In his best-selling, award-winning cookbook "Plenty,"  Yotam Ottolenghi dedicates an entire chapter to the "Mighty Eggplant." In his follow-up book, "Jerusalem," he refers to the aubergine as "humble."

Which is it? The beauty of the eggplant is that it’s both: humble in its acceptance of a wide range of flavors and mighty in its ability to fill you up.

Rumi's Kitchen serves a dish that brings out the best of the eggplant's dueling characteristics . Mirza Ghasemi is a dip of smoky grilled eggplant mixed with a tart, flavorful tomato sauce. Under-promised on the menu as "smoked eggplant, tomato, garlic," the restaurant over delivers.

As a dip, the mirza ghasemi needs a vehicle - in this case, it is warm, freshly-baked pita bread.
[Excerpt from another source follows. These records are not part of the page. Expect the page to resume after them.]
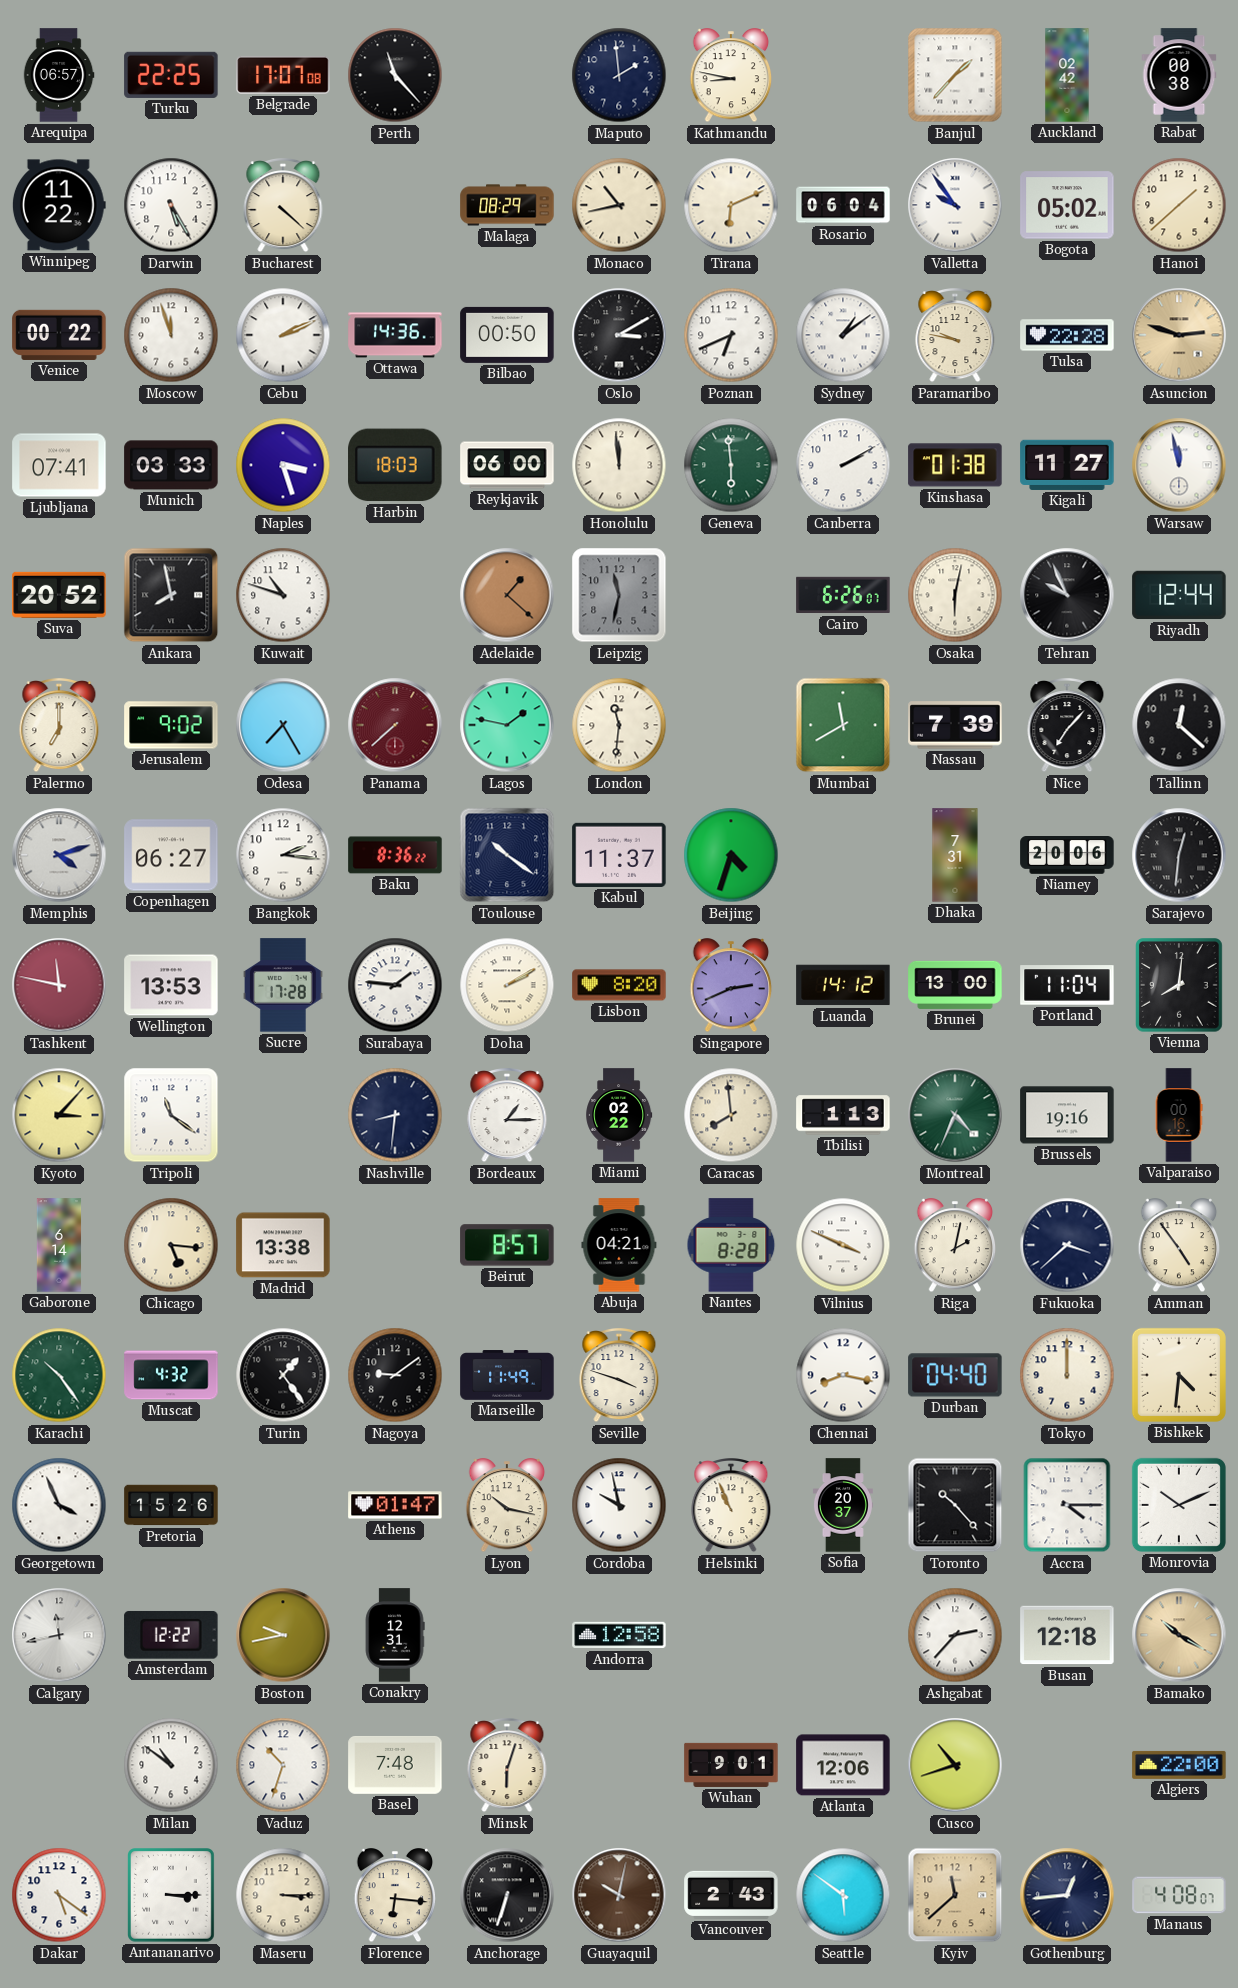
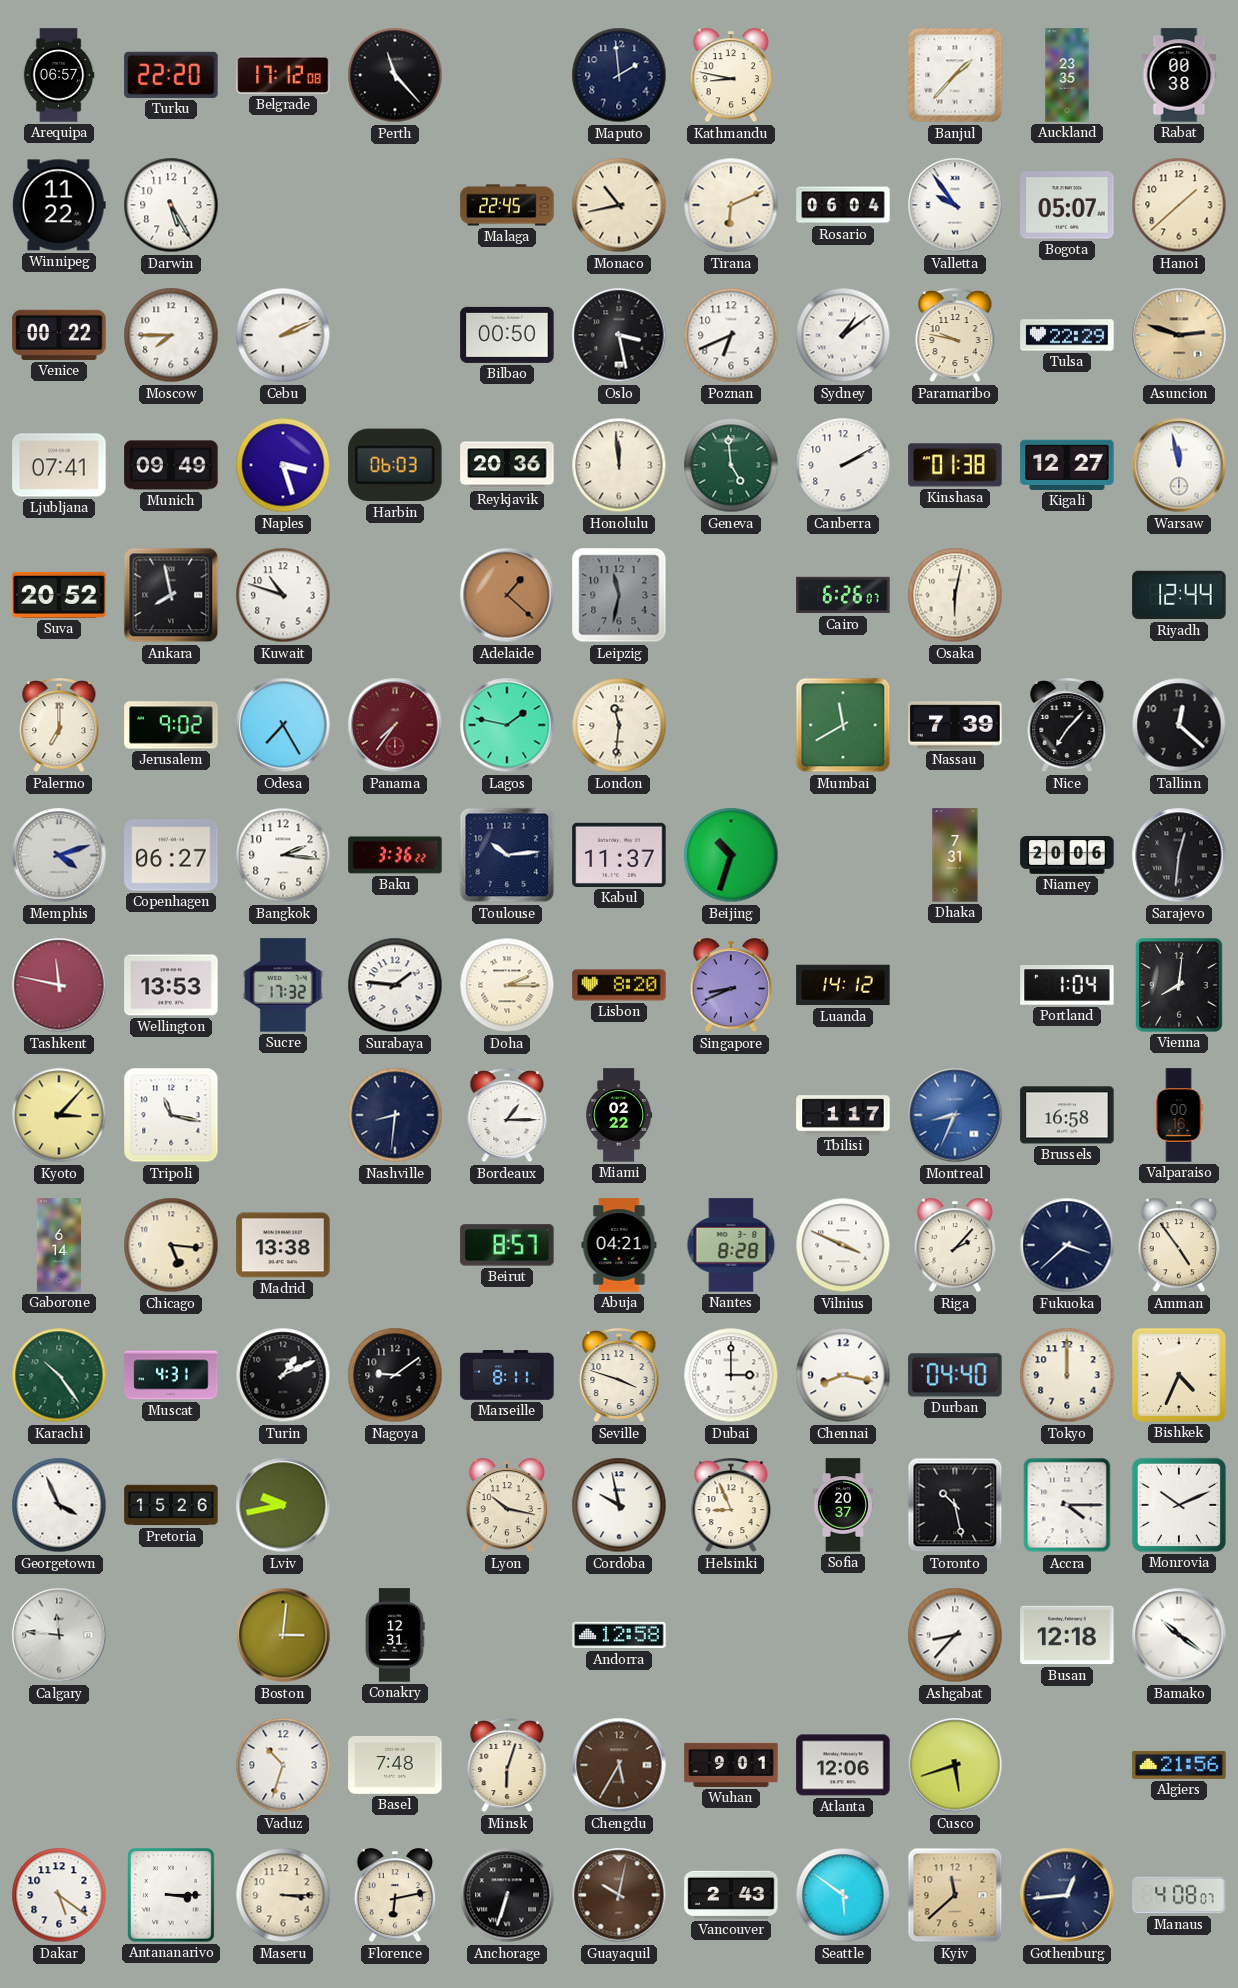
Turku: 22:25 -> 22:20
Belgrade: 17:07 -> 17:12
Auckland: 02:42 -> 23:35
Bucharest: 4:22 -> none
Malaga: 08:29 -> 22:45
Bogota: 05:02 -> 05:07
Moscow: 11:57 -> 7:45
Ottawa: 14:36 -> none
Oslo: 3:10 -> 3:28
Tulsa: 22:28 -> 22:29
Munich: 03:33 -> 09:49
Harbin: 18:03 -> 06:03
Reykjavik: 06:00 -> 20:36
Geneva: 5:59 -> 4:59
Kigali: 11:27 -> 12:27
Tehran: 9:56 -> none
Panama: 7:38 -> 7:36
Baku: 8:36 -> 3:36
Toulouse: 10:21 -> 10:14
Beijing: 4:33 -> 10:33
Sucre: 17:28 -> 17:32
Doha: 2:10 -> 2:15
Singapore: 2:41 -> 8:41
Brunei: 13:00 -> none
Portland: 11:04 -> 1:04
Tripoli: 11:21 -> 11:17
Caracas: 7:59 -> none
Tbilisi: 1:13 -> 1:17
Montreal: 4:34 -> 8:34
Montreal dial: green -> blue
Brussels: 19:16 -> 16:58
Riga: 2:02 -> 2:07
Muscat: 4:32 -> 4:31
Turin: 1:24 -> 1:11
Marseille: 11:49 -> 8:11
Dubai: none -> 3:00
Bishkek: 4:31 -> 4:34
Lviv: none -> 9:43
Athens: 01:47 -> none
Helsinki: 10:56 -> 8:56
Toronto: 10:23 -> 10:28
Calgary: 11:43 -> 11:46
Amsterdam: 12:22 -> none
Boston: 9:43 -> 3:01
Ashgabat: 2:37 -> 8:37
Bamako: 10:20 -> 10:21
Bamako dial: champagne -> white
Milan: 10:51 -> none
Chengdu: none -> 5:35
Cusco: 10:42 -> 5:42
Algiers: 22:00 -> 21:56
Florence: 6:16 -> 6:13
Then you might want a few extras, and chef Ali Mesghali pulls no punches on those: you’ll get an extra plate of olives, fresh radishes, tarragon, mint, spinach, walnuts and a block of soft, almost velvety feta. Yet all these components are firmly stuck in orbit around the eggplant dip, still warm and wonderfully balanced with smoke, salt, spice and a bit of bright, tart tomato.

The mirza ghasemi can be slathered on top of the pita bread, or the pita sections can be pulled apart and stuffed with whatever components look good to you. It’s a fun dish to eat; you smile as you build your pita, and you smile again as you taste it. There’s no time to debate the merits of the eggplant as the mirza ghasemi disappears all too quickly from your table - all that matters is that it’s delicious.

Rumi's Kitchen. 6112 Roswell Road, Atlanta, 404-477-2100 and 7105 Avalon Blvd., Alpharetta, 678-534-8855. rumiskitchen.com.